Le projet d’unir les maisons des Hospitalières du Nouveau-Brunswick en généralat remonte aux années 1930 et a pris naissance à la communauté des Hospitalières de Campbellton. Les établissements de Saint-Basile, Tracadie et Bathurst assurèrent bientôt leur appui. En 1933, une première demande adressée à Rome pour former un généralat fut refusée. La maison de Chatham avait été consultée, mais elle préféra attendre pour se joindre aux sœurs anglophones de l’Ontario. Par contre la demande d’un noviciat commun pour les maisons du Nouveau-Brunswick fut approuvée en 1935 et la Maison Dunn de Vallée-Lourdes s’avéra le meilleur endroit pour son implantation.

Maison Dunn agrandie pour loger la Maison mère et le noviciat de Vallée-Lourdes, 1950. Source: Archives des Religieuses Hospitalières de St-Joseph du N.-B.

De nouvelles Constitutions seront proposées à Rome en vue de la formation et du fonctionnement d’un généralat. Après bien des consultations et interventions de la part de Mgr Camille-André LeBlanc, évêque de Bathurst, et de Mgr Ildebrando Antoniutti, délégué apostolique, l’union en généralat des quatre monastères de Tracadie, Saint-Basile, Campbellton et Vallée-Lourdes sera finalement approuvée le 13 novembre 1946. La Maison Dunn de Vallée-Lourdes agrandie pour servir de noviciat devint la Maison mère des maisons du Nouveau-Brunswick. Sœur LaDauversière (Isabelle Sormany) sera supérieure générale de 1946 à 1949 et Mère Savoie (Georgina Robichaud) lui succèdera jusqu’à l’avènement du généralat d’Amérique en 1953. Il y avait des assistantes originaires de presque toutes les maisons. Sœur Éva Albert fut nommée économe générale et assuma la responsabilité de la Ferme de Lourdes.

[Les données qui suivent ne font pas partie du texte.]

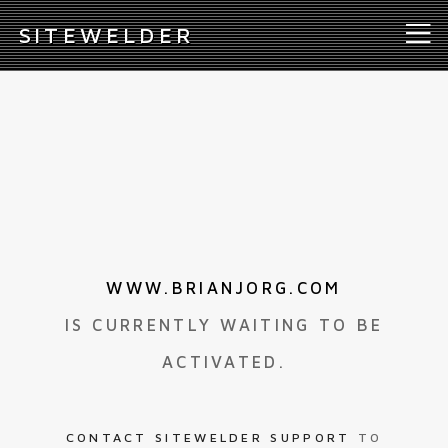
S
ITEWELDER
WWW.BRIANJORG.COM
IS CURRENTLY WAITING TO BE
ACTIVATED.
CONTACT SITEWELDER SUPPORT
TO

Entretemps, un incendie survenu la veille de Noël en 1951 anéantit la Maison mère et le noviciat de Vallée-Lourdes. Le conseil général trouve refuge à l’Hôtel-Dieu de Bathurst, alors que le noviciat se poursuit pour la vingtaine de novices et les postulantes dans la Maison des retraites St-Joseph du diocèse de Bathurst, jusqu’à l’ouverture de la maison provinciale à Vallée-Lourdes en 1953.

Vue aérienne de la Maison provinciale NDA, Vallée-Lourdes, N.-B., 2000. Source: Archives des Religieuses Hospitalières de St-Joseph du N.-B.

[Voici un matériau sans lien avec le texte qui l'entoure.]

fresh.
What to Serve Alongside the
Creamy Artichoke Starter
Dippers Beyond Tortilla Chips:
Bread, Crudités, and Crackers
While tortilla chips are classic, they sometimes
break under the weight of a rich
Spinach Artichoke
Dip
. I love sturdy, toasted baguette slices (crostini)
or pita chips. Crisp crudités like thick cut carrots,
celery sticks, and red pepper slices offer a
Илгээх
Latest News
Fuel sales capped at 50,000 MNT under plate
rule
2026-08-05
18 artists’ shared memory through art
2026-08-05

Province Notre-Dame-de-l’Assomption, 1953‑2000

Vers 1950-1951, les fondations d’une deuxième Maison mère, qui deviendra Maison provinciale en 1953, sont creusées près de l’ancienne Maison mère incendiée en 1951. On commencera à habiter la nouvelle Maison provinciale en 1953, année où le généralat d’Amérique avec siège social et Maison mère à Montréal est approuvé par Rome. Les maisons du Nouveau-Brunswick forment la province religieuse Notre-Dame-de-l’Assomption (NDA) avec un conseil provincial à Vallée-Lourdes, qui comprend la supérieure provinciale sœur Marthe Laplante et trois assistantes. Sœur St-Georges (Alice Allain), économe provinciale, jouera un rôle important dans la réforme de l’assurance santé au Nouveau-Brunswick.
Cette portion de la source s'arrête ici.